This week there has been an overwhelming feeling that summer is coming to an end. Not just the pile of new coats, shoes and lunchboxes awaiting name labels but also longer shadows and perceptively shorter days. The pungent whiff of autumn; the sweet rot of the leaves and first puffs of woodsmoke still absent, but near.
This impending gloom makes a trip across the lane to our village orchard irresistible. The orchard offers numerous ancient fruit trees; quince, apple, plum, medlar and mulberry. Last year we tasted quince for the first time, but managed to miss the mulberries, so I was determined to look out for them this year.

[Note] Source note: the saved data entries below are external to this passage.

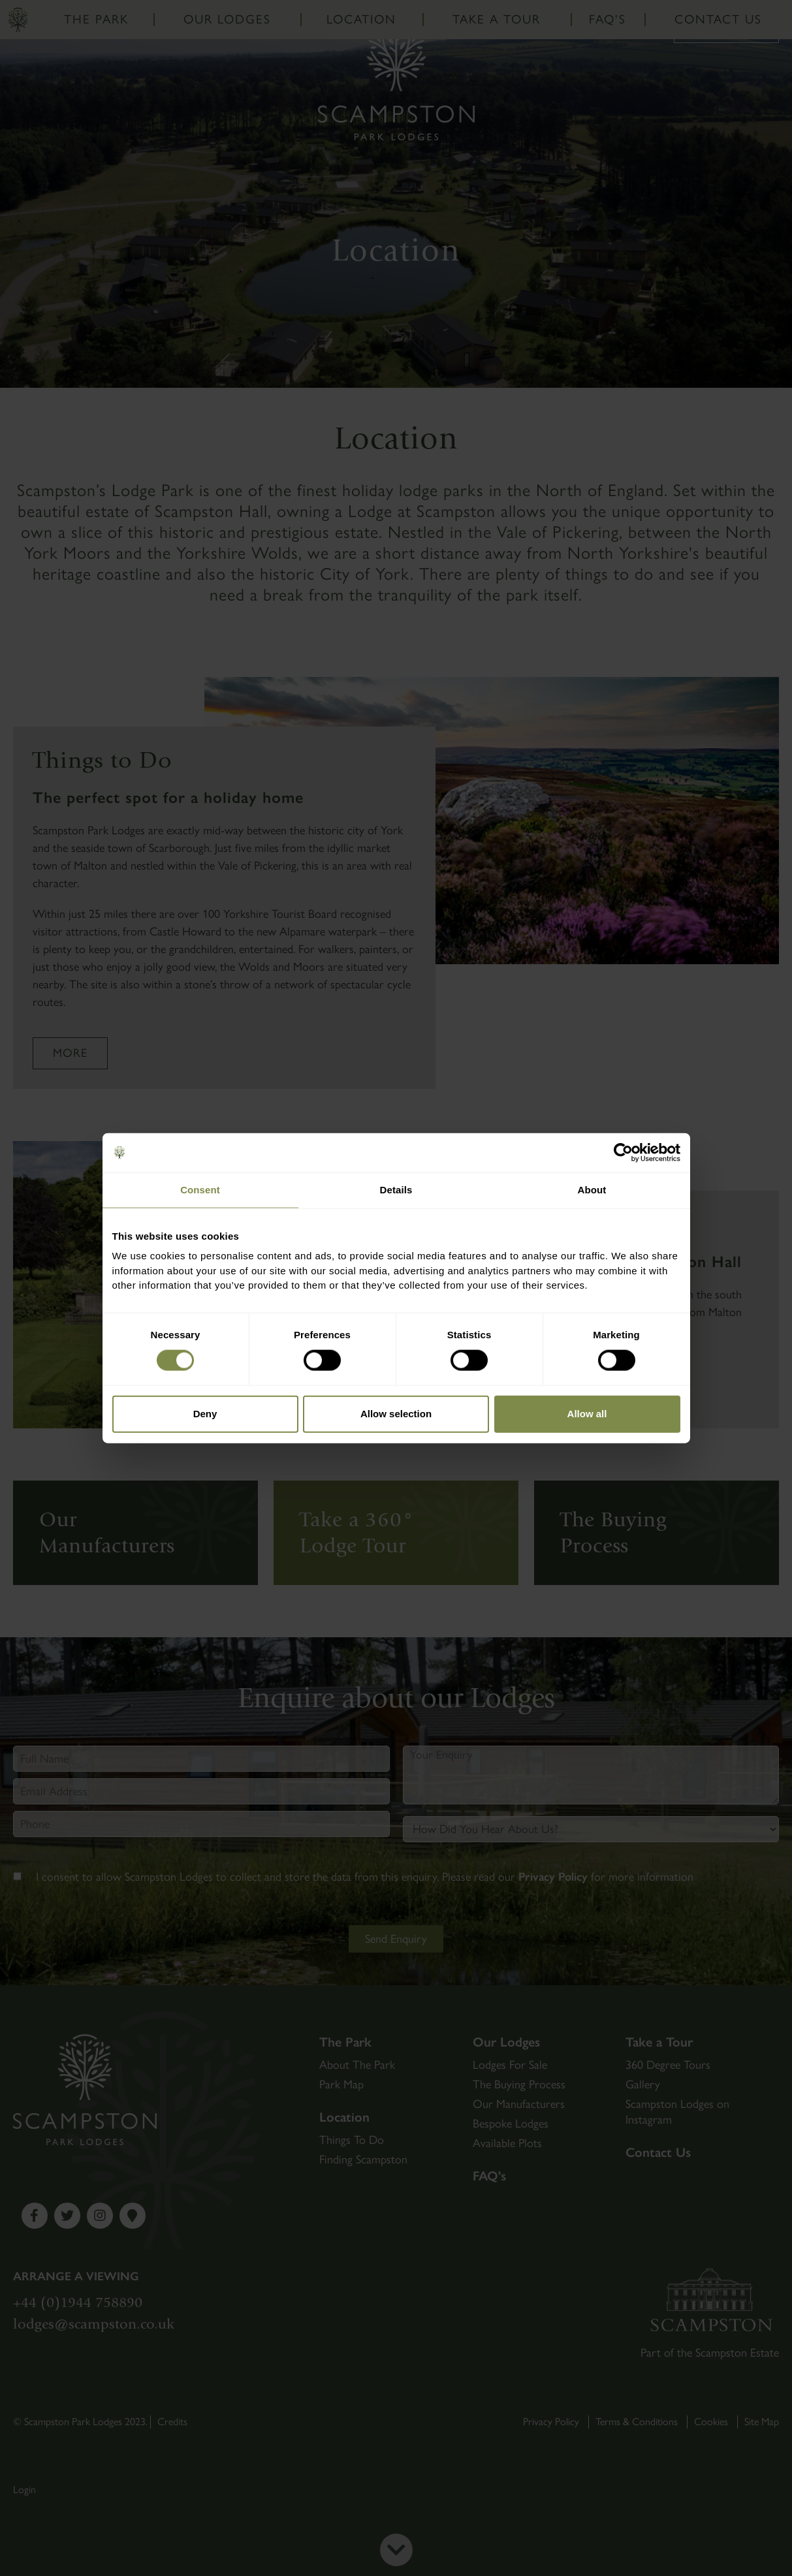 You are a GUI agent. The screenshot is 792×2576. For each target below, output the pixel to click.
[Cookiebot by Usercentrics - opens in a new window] (623, 1153)
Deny (205, 1413)
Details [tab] (396, 1189)
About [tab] (592, 1189)
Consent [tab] (200, 1189)
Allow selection (396, 1413)
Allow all (587, 1413)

The sharp, winey flavour of the fruit was a surprise, quite unlike anything else I can think of but closest to blackberries. A mulberry yields it's juice so lavishly it's unsuitable to be sold in shops. It's bloody, violent seep is remarkable, irrevocably staining your nail beds just as Pyramus' blood stained the white mulberries in Ovid's tale of forbidden love. It's worth seeking out, as Jane Grigson advises the likeliest spot for these grand trees are castle, manors and old vicarages.
I am sure mulberries would jam beautifully, but I only gathered a few hundred grams so I am going to pair them with some of the little sharp orchard apples in a crisp strudel and serve it warm with very cold, dollopy thick cream.